#### Task prompt:
Each record that follows is to be reproduced character for character, pictures excepted.

*** Records provided Section Begins ***

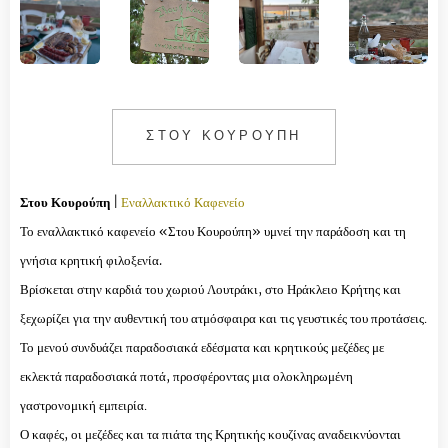
ΣΤΟΥ ΚΟΥΡΟΥΠΗ
Στου Κουρούπη
|
Εναλλακτικό Καφενείο
Το εναλλακτικό καφενείο
«Στου Κουρούπη» υμνεί την παράδοση και τη
γνήσια κρητική φιλοξενία.
Βρίσκεται στην καρδιά του χωριού Λουτράκι, στο Ηράκλειο Κρήτης και
ξεχωρίζει για την αυθεντική του ατμόσφαιρα και τις γευστικές του προτάσεις.
Το μενού συνδυάζει παραδοσιακά εδέσματα και κρητικούς μεζέδες με
εκλεκτά παραδοσιακά ποτά, προσφέροντας μια ολοκληρωμένη
γαστρονομική εμπειρία.
Ο καφές, οι μεζέδες και τα πιάτα της Κρητικής κουζίνας αναδεικνύονται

*** Records provided Section Ends ***

#### Response area:
ΣΤΟΥ ΚΟΥΡΟΥΠΗ
Στου Κουρούπη
|
Εναλλακτικό Καφενείο
Το εναλλακτικό καφενείο
«Στου Κουρούπη» υμνεί την παράδοση και τη
γνήσια κρητική φιλοξενία.
Βρίσκεται στην καρδιά του χωριού Λουτράκι, στο Ηράκλειο Κρήτης και
ξεχωρίζει για την αυθεντική του ατμόσφαιρα και τις γευστικές του προτάσεις.
Το μενού συνδυάζει παραδοσιακά εδέσματα και κρητικούς μεζέδες με
εκλεκτά παραδοσιακά ποτά, προσφέροντας μια ολοκληρωμένη
γαστρονομική εμπειρία.
Ο καφές, οι μεζέδες και τα πιάτα της Κρητικής κουζίνας αναδεικνύονται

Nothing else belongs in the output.